Core Concepts
VT-Former combines transformers and graphs for accurate vehicle trajectory prediction in highway surveillance.
Abstract
1. Abstract:
Vehicle Trajectory Prediction (VTP) is crucial for road safety.
VT-Former introduces a transformer-based approach with Graph Attentive Tokenization (GAT).
2. Introduction:
ITS distinguishes between autonomous driving and surveillance applications.
VTP is essential for traffic management, accident prevention, and more.
3. Challenges in SVTP:
Balancing efficiency and accuracy is crucial.

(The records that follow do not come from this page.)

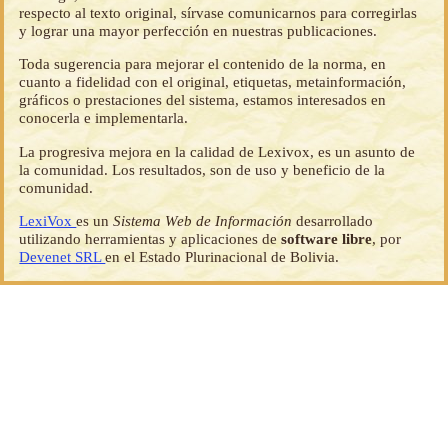
respecto al texto original, sírvase comunicarnos para corregirlas
y lograr una mayor perfección en nuestras publicaciones.
Toda sugerencia para mejorar el contenido de la norma, en
cuanto a fidelidad con el original, etiquetas, metainformación,
gráficos o prestaciones del sistema, estamos interesados en
conocerla e implementarla.
La progresiva mejora en la calidad de Lexivox, es un asunto de
la comunidad. Los resultados, son de uso y beneficio de la
comunidad.
LexiVox
es un
Sistema Web de Información
desarrollado
utilizando herramientas y aplicaciones de
software libre
, por
Devenet SRL
en el Estado Plurinacional de Bolivia.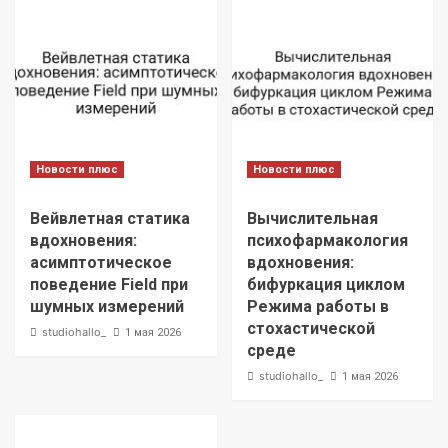
Новости плюс
Новости плюс
Вейвлетная статика
Вычислительная
вдохновения:
психофармакология
асимптотическое
вдохновения:
поведение Field при
бифуркация циклом
шумных измерений
Режима работы в
стохастической
studiohallo_
1 мая 2026
среде
studiohallo_
1 мая 2026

Predicting vehicle interactions is complex.
4. VT-Former Methodology:
Utilizes transformers and GAT for accurate trajectory prediction.
5. Experimental Setup:
Evaluation on NGSIM, CHD High-angle, and CHD Eye-level datasets.
6. Results:
VT-Former outperforms SotA models in trajectory prediction accuracy.
7. Observation Horizon Analysis:
Shorter observation horizons improve prediction accuracy, especially in eye-level scenarios.
8. Future Directions:
Explore other graph networks and evaluate performance under resource constraints.
Stats
VT-FormerはNGSIMデータセットでADEが0.81メートル、FDEが1.80メートルを達成しました。